The p-value for the test allow us to negate the null hypothesis of same performance, so the second algorithm is better than the first one considering the f1 score.

## Testing norms

### Testing the norm of the weight from the hidden layer

For the norm, we have 30 samples, from the runs performed, and want a power of 0.8 at least. Considering these parameters, the effective size obtained, which will be the lowest difference value considered to do the comparisons is: 

In [113]:
delta <- power.t.test(sig.level = 0.05, 
             n=30, 
             sd = sd(norm_1_before), 
             power=0.8, 
             type='two.sample', 
             alternative='one.sided'
            )$delta

cat("Delta value = ", delta / mean(norm_1_before) * 100, "%")

Delta value =  12.62151 %

In [98]:
t.test(norm_1_before, norm_1_after, alternative='greater', conf=0.95, var.equal = F)


	Welch Two Sample t-test

data:  norm_1_before and norm_1_after
t = 10.148, df = 50.366, p-value = 4.494e-14
alternative hypothesis: true difference in means is greater than 0
95 percent confidence interval:
 13.99586      Inf
sample estimates:
mean of x mean of y 
 38.81299  22.04913 


The p-value allow us to negate the null  hypothesis of same norm for each algorithm, and indicates the possibility that the second one is better then the first one with 95% confidence.

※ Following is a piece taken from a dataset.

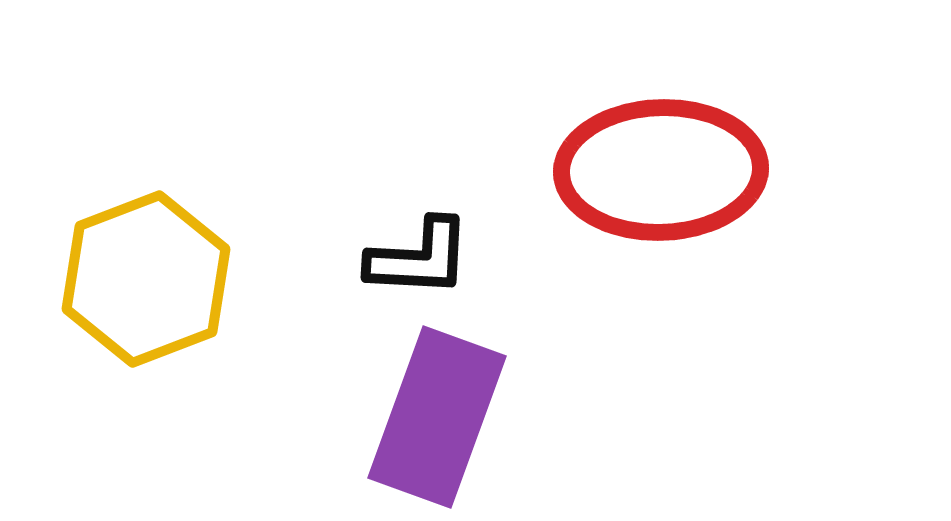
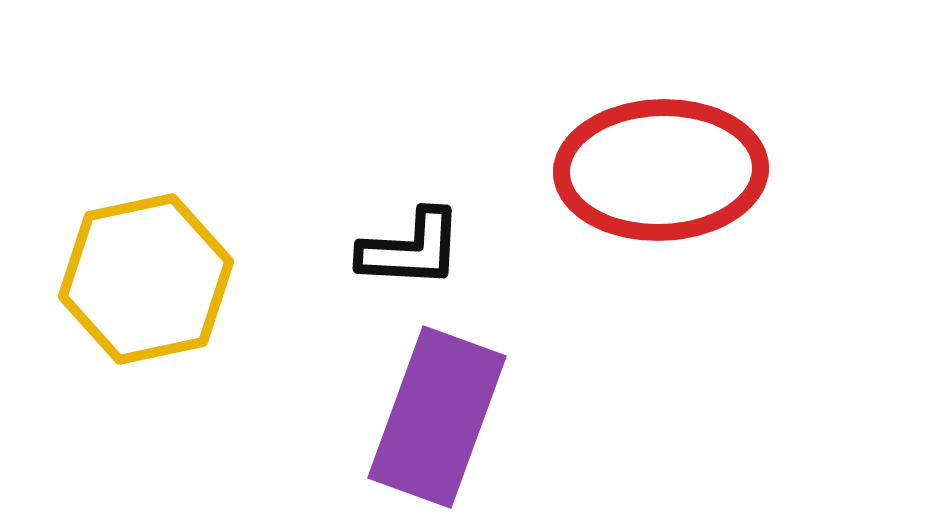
black L-shape: moved 8 px left, 9 px up
yellow hexagon: rotated 9 degrees clockwise
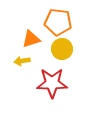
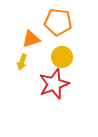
yellow circle: moved 8 px down
yellow arrow: moved 1 px down; rotated 63 degrees counterclockwise
red star: moved 2 px right, 1 px down; rotated 20 degrees counterclockwise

### Testing the norm of the weighs from the output layer

In [114]:
delta <- power.t.test(sig.level = 0.05, 
             n=30, 
             sd = sd(norm_2_before), 
             power=0.8, 
             type='two.sample', 
             alternative='one.sided'
            )$delta

cat("Delta value = ", delta / mean(norm_2_before) * 100, "%")

Delta value =  13.9734 %

In [115]:
t.test(norm_2_before, norm_2_after, alternative='greater', conf=0.95, var.equal = F)


	Welch Two Sample t-test

data:  norm_2_before and norm_2_after
t = 5.8182, df = 52.757, p-value = 1.784e-07
alternative hypothesis: true difference in means is greater than 0
95 percent confidence interval:
 6.706916      Inf
sample estimates:
mean of x mean of y 
 33.42141  24.00473 


And, as obtained for the weights of the hidden layer, the p-value allow us to infer that the second algorithm is better than the first one with 95% confidence.

## Conclusion

The proposed algorithm **improves** the general performance of the MLP, according to an improvement of the f1 score. It helps to reduce the model complexity through a reduce on weights norms from all layers.